07 February 2022

Dan Kaminsky — February 07, 1979 to April 23, 2021

If you're not someone who works/worked in information technology you won't know Dan Kaminsky. You might not know him even if you did, unless you were involved with computer and network security. 

He was self-described cypto-nerd. Not in the Bitcoin sense of crypto, but in the cryptography sense. It is hard to explain all he did in a few sentences, but the most famous thing he did was basically to save the internet from a serious problem with a bunch Domain Name System (DNS) servers. Servers that could have made bad-guys lives very easy. The patch he helped launch in 2008 stopped that. Though the design problem remains, it is harder to capitalize on.

The last thing that he wrote on his blog in 2017 is worth taking a glance at. Hacking the Universe with Quantum Encraption.

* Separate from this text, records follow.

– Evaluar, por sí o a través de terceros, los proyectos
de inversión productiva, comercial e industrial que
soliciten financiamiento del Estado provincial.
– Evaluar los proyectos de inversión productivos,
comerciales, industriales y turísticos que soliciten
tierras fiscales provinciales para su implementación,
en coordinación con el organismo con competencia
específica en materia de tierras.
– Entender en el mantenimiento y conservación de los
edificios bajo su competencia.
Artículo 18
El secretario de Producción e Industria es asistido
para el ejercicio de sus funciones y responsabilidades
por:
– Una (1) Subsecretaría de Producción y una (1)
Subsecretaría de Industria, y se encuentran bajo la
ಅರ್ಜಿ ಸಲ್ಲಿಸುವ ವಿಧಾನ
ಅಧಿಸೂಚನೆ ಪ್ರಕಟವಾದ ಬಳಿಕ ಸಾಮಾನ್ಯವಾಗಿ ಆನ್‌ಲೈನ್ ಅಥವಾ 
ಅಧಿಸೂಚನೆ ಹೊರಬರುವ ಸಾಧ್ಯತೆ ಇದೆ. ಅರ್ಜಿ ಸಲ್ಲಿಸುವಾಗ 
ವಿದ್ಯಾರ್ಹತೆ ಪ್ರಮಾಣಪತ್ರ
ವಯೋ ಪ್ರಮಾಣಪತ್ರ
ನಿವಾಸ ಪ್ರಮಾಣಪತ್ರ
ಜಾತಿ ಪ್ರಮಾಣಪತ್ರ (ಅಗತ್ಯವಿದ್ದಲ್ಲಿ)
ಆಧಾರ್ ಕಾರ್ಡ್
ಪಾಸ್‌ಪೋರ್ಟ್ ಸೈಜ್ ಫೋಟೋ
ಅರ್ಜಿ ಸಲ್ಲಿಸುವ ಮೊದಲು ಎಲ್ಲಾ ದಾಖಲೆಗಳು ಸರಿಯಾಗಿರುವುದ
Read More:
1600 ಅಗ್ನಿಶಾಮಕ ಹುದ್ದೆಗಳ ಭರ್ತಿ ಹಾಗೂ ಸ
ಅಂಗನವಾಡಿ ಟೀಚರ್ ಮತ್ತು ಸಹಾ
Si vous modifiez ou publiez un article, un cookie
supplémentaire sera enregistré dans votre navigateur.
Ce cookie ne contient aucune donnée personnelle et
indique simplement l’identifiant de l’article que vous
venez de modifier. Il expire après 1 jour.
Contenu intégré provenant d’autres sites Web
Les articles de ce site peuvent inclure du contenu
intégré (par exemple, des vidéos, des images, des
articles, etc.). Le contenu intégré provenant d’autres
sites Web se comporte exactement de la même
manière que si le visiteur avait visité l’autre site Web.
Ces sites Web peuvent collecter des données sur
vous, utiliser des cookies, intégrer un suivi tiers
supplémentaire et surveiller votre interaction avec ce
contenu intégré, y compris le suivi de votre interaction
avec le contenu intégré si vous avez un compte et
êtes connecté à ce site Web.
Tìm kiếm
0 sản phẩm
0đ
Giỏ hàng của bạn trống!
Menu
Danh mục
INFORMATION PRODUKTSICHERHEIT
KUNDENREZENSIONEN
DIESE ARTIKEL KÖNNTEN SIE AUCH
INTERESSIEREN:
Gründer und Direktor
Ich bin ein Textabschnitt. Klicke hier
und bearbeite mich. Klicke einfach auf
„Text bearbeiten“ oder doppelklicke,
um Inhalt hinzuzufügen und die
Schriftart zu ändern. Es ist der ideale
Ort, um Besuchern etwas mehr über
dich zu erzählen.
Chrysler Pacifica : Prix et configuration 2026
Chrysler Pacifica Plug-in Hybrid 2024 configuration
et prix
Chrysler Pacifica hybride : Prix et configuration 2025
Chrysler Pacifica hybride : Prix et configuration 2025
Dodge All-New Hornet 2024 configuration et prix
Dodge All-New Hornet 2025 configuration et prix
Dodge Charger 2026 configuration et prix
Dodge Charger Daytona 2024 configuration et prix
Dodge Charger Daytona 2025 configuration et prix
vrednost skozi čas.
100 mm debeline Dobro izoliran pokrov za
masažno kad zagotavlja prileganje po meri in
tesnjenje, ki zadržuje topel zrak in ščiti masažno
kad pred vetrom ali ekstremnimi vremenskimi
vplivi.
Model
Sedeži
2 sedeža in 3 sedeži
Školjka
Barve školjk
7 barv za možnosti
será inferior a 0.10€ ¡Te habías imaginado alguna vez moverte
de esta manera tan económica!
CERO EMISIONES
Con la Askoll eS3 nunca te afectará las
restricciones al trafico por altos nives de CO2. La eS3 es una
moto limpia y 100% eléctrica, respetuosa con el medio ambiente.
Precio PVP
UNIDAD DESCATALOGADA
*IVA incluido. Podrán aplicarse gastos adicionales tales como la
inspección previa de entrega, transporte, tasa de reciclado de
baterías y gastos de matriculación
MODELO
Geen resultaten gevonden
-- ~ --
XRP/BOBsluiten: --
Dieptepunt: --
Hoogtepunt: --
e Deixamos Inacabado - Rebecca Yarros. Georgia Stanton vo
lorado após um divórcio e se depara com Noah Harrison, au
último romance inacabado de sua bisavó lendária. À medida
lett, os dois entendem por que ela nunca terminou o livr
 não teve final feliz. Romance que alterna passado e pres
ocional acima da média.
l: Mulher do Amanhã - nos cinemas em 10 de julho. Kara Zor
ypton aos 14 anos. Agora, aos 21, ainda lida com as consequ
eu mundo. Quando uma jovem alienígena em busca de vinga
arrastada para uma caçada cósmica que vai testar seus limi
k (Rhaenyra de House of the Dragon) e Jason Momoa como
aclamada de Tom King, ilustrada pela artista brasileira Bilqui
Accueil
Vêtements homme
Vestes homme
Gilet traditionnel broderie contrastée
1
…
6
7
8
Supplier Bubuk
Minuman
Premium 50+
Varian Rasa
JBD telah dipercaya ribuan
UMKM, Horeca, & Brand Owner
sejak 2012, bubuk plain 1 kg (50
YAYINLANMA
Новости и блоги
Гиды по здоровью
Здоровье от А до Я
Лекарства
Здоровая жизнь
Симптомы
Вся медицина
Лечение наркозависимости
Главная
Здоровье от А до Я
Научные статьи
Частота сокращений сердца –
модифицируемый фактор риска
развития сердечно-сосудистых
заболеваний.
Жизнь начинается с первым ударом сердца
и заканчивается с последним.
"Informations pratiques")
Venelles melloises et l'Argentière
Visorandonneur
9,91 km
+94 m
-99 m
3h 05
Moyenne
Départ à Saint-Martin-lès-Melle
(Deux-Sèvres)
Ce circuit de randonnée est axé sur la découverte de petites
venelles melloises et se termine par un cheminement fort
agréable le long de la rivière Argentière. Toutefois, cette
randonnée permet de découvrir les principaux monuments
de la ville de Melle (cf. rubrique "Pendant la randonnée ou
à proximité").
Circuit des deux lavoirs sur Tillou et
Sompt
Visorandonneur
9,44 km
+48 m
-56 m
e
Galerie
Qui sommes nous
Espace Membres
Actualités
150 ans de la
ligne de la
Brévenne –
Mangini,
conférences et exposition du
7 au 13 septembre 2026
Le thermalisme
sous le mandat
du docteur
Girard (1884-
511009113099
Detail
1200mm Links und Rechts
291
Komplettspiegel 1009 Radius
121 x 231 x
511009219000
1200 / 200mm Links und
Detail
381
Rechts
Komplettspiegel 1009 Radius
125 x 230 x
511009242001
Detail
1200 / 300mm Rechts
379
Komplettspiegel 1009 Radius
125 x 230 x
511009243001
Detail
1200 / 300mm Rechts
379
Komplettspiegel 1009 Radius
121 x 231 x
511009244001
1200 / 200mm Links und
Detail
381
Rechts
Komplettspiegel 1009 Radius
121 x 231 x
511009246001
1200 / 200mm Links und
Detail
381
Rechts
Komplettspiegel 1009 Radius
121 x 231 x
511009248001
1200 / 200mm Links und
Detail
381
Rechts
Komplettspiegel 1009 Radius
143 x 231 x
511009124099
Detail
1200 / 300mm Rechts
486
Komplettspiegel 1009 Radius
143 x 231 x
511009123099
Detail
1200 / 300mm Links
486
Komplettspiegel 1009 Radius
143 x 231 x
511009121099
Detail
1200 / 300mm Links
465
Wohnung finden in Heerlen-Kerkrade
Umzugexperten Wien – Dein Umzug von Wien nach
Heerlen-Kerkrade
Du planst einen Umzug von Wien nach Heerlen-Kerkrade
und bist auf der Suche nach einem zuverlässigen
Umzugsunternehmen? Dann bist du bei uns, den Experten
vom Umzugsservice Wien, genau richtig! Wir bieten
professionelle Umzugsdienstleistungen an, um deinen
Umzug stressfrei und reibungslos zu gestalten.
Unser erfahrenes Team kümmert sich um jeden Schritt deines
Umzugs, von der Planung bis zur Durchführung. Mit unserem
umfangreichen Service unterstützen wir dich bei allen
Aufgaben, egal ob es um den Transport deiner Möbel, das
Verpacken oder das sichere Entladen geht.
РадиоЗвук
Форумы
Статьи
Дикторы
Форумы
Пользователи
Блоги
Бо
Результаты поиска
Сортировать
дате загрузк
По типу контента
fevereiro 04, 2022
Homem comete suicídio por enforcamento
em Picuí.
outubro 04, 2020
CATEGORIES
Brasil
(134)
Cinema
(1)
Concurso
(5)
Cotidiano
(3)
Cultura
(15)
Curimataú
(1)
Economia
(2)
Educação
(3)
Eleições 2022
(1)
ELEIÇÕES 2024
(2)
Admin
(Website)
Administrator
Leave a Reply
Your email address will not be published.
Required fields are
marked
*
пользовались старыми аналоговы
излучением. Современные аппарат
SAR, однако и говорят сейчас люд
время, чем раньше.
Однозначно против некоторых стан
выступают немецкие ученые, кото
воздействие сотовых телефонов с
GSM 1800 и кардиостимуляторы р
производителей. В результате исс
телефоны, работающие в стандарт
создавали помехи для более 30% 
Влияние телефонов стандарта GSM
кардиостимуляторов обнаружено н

Cryptographically Secure Pseudorandom Number Generators are interesting. Given a relatively small amount of data (just 128 bits is fine) they generate an effectively unlimited stream of bits completely indistinguishable from the ephemeral quantum noise of the Universe. The output is as deterministic as the digits of pi, but no degree of scientific analysis, no amount of sample data will ever allow a model to form for what bits will come next.

In a way, CSPRNGs represent the most practical demonstration of Godel’s First Incompleteness Theorem, which states that for a sufficiently complex system, there can be things that are true about it that can never be proven within the rules of that system. Science is literally the art of compressing vast amounts of experimentally derived output on the nature of things, to a beautiful series of rules that explains it. But as much as we can model things from their output with math, math can create things we can never model. There can be a thing that is true — there are hidden variables in every CSPRNG — but we would never know.

And so an interesting question emerges. If a CSPRNG is indistinguishable from the quantum noise of the Universe, how would we know if the quantum noise of the universe was not itself a CSPRNG? There’s an infinite number of ways to construct a Random Number Generator, what if Nature tried its luck and made one more? Would we know?

Would it be any good?

I have no idea. I’m just a crypto nerd.

He died too young, due to complications with his diabetes. Hat tip to Steve Gibson and Security Now.